Cent mots pour traiter en un peu plus de cent pages de l’art du « sans mot » qu’est celui de la danse : tel est le défi que s’est lancé Geisha Fontaine, danseuse et penseuse, donc particulièrement bien placée pour le relever sous la forme d’un Que sais-je.

L’ouvrage s’amorce par un signe typographique, celui de l’esperluette chère à Dominique Noguez (cf. son livre Cinéma &, paru en 2010) qui marque la subordination de la danse à d’autres expressions comme le théâtre ou la musique, mieux en cour ou syndicalement représentées, et s’achève sur un nom propre peu commun, celui de la ballerine italienne du XIXe siècle Virginia Zucchi, disciple de Carlo Blasis, interprète de Petipa, immortalisée par son rôle de Muette de Portici. Cette interprète clôt le bal et l’abécédaire de Geisha, à base surtout de substantifs – parfois dérivés d’adjectifs comme classique, néoclassique, grotesque, moderne, virtuel, vivant –, de mots composés – à bras-le-corps, belle danse, en-dehors – et de d’un ou deux verbes comme celui de vieillir – le mot dancing exprimant l’action comme les nombreux verbes dont use la danse baroque est lui aussi substantivé.
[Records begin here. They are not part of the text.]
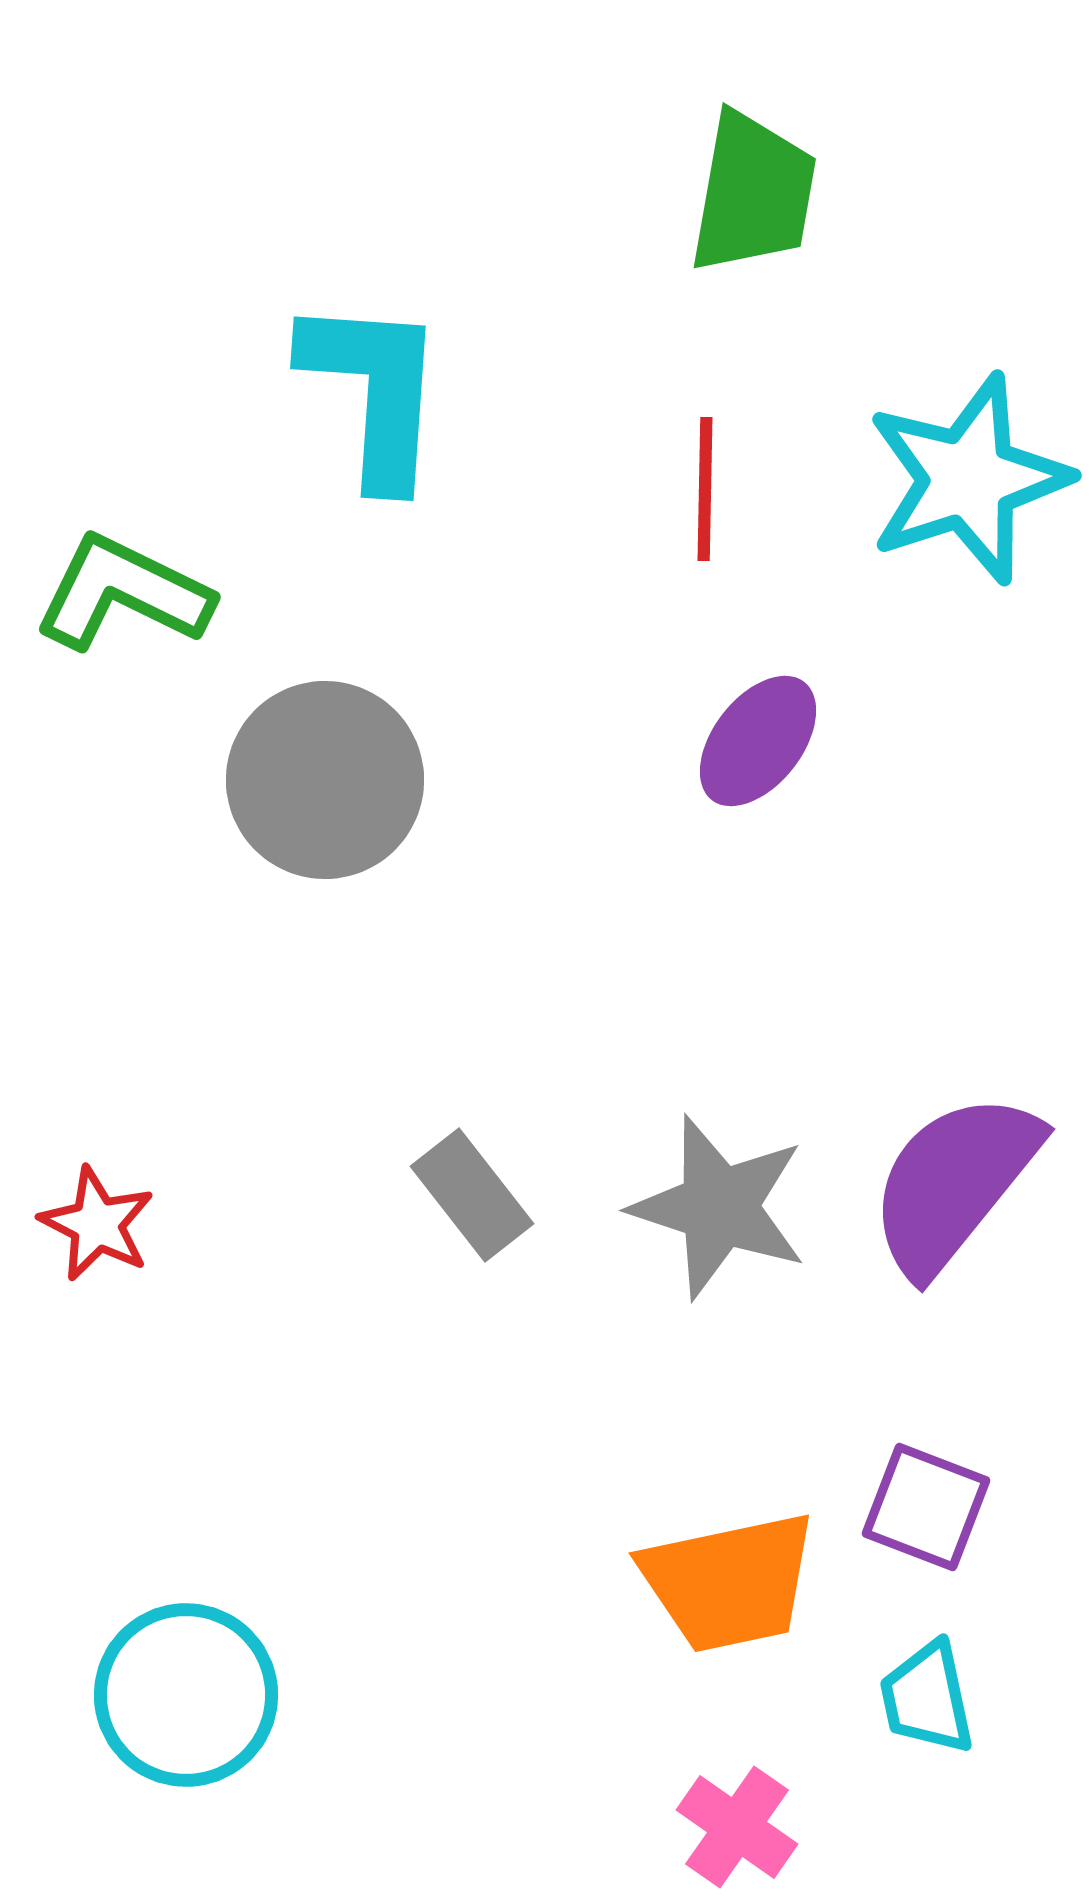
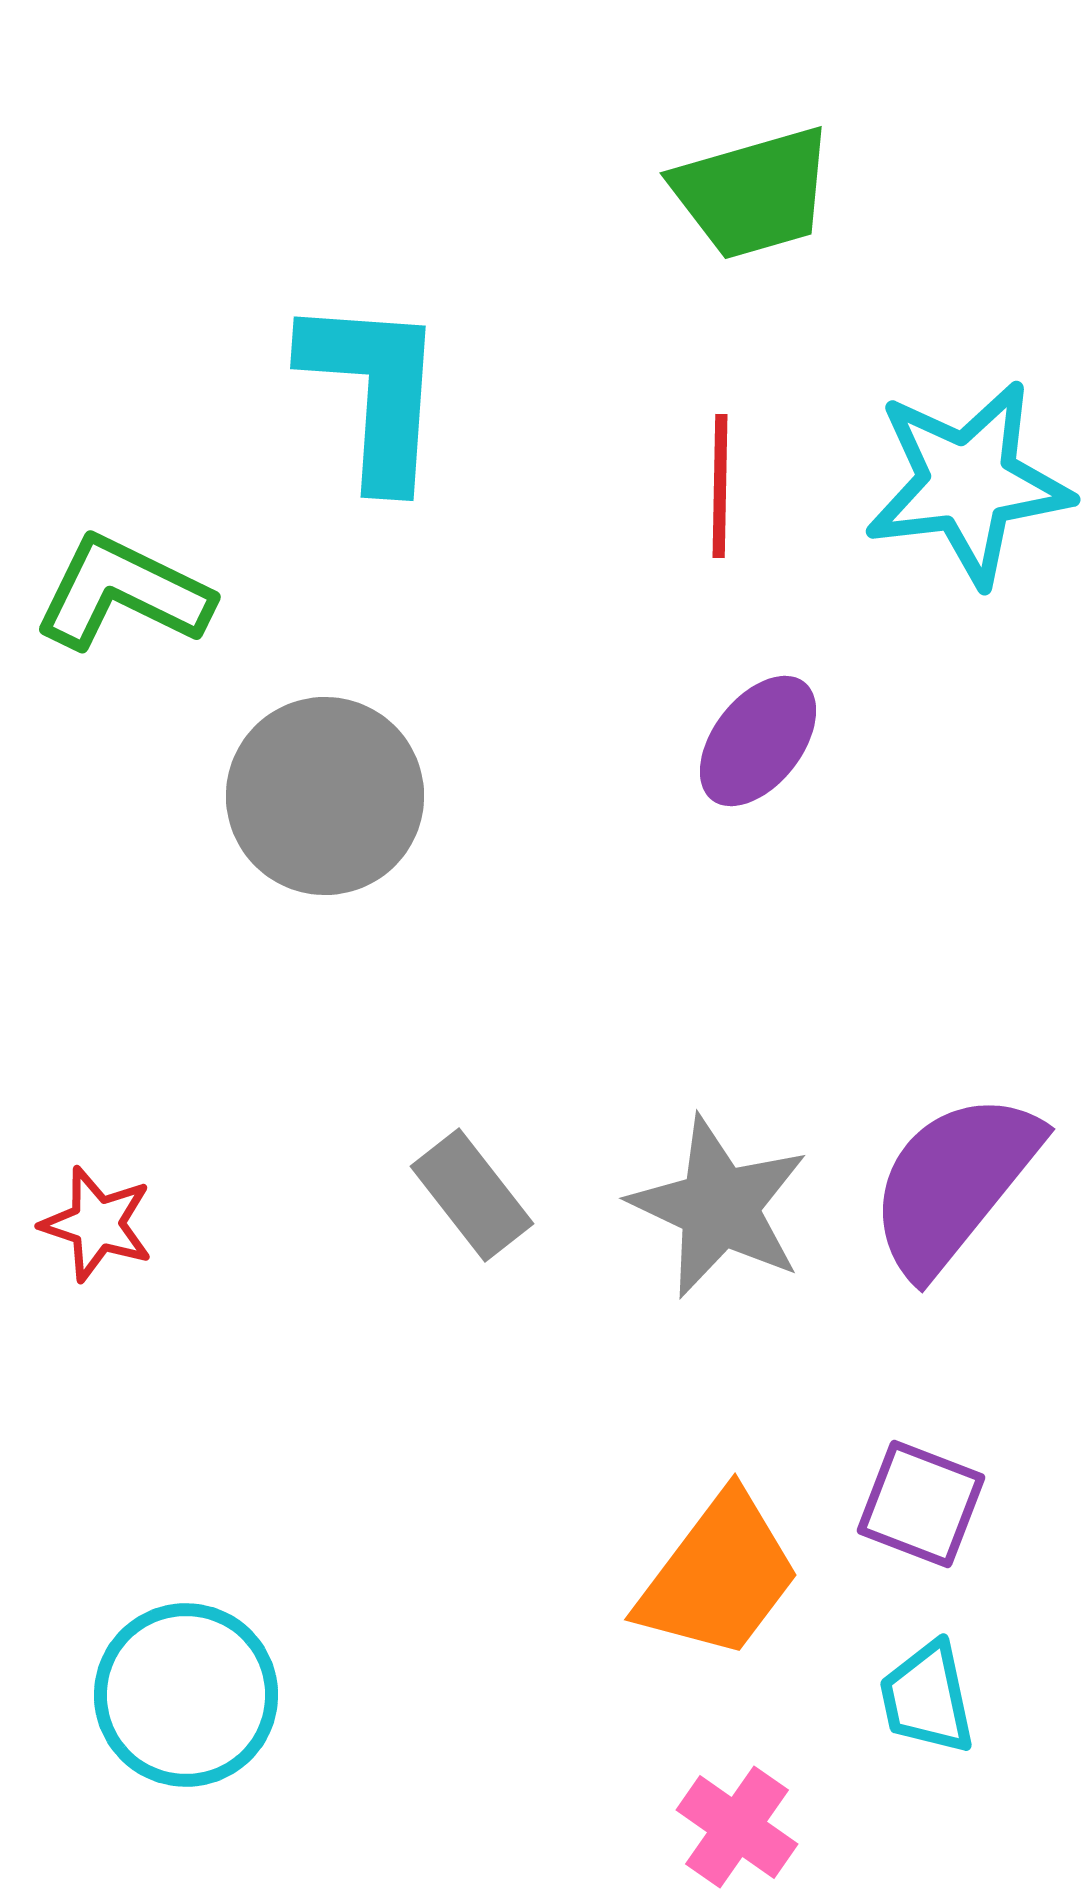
green trapezoid: rotated 64 degrees clockwise
cyan star: moved 4 px down; rotated 11 degrees clockwise
red line: moved 15 px right, 3 px up
gray circle: moved 16 px down
gray star: rotated 7 degrees clockwise
red star: rotated 9 degrees counterclockwise
purple square: moved 5 px left, 3 px up
orange trapezoid: moved 10 px left, 6 px up; rotated 41 degrees counterclockwise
Le rabat-joie trouvera à redire, dans un sens comme dans un autre, dans celui des omissions, prétéritions, disparitions – s’il se réfère à Perec – comme celui des antiennes, des redites, des rengaines. A cet égard, le name dropping ou, si l’on préfère, l’index qui succède à Mlle Zucchi pourra paraître relativiste, qui fourre dans un même sac petits maîtres, seconds couteaux et figures majeures de l’art de Terpsichore. La subjectivité, sinon l’arbitraire, de l’auteure, certainement assumée, trouve ici encore à s’exprimer. A quoi bon mentionner les Charmatz, Le Roy, Monnier, Ribot, Soto, Triozzi, si l’on passe sous silence les Aubin, Boivin, Chaignaud, Chouinard, Cougoule, Grandville, Hifller, Hoffmann, Houbin, Lachambre, Linehan, Lecavalier, Lock, Maillot, Maro, Murtin, Preljocaj, Rebaud, Rizzo, Tompkins et autres Wilson ?

Comme le philosophe existentialiste, Geisha se raconte, se révèle, se trahit à travers ses mots choisis qui sont, pour partie, ceux de la danse. Quand ceux-ci se font gros comme la grenouille du fabuliste homonyme, deviennent notions ou concepts, slogans ou clichés, présupposés ou doxa et qu’ils prennent du calibre, du volume, de la place, le grinchu sera tenté de dégonfler quelque baudruche. L’entrée « danse conceptuelle » est ouverte à tous vents mais ne cite ni Duchamp, le trouveur du ready made, ni Kossuth, le promoteur de l’art du même nom avec d’autres (notamment le collectif à esperluette Art & Language). Celle de la « performance » est « déceptive » pour reprendre le qualificatif barthésien cité par Geisha, et ne rappelle pas l’étymologie d’un mot déjà employé par Victor Hugo dans L’Homme qui rit, restant vague sur l’apparitions du sens « arty » qui date pour Daniel Charles non des sixties mais plutôt des années 70.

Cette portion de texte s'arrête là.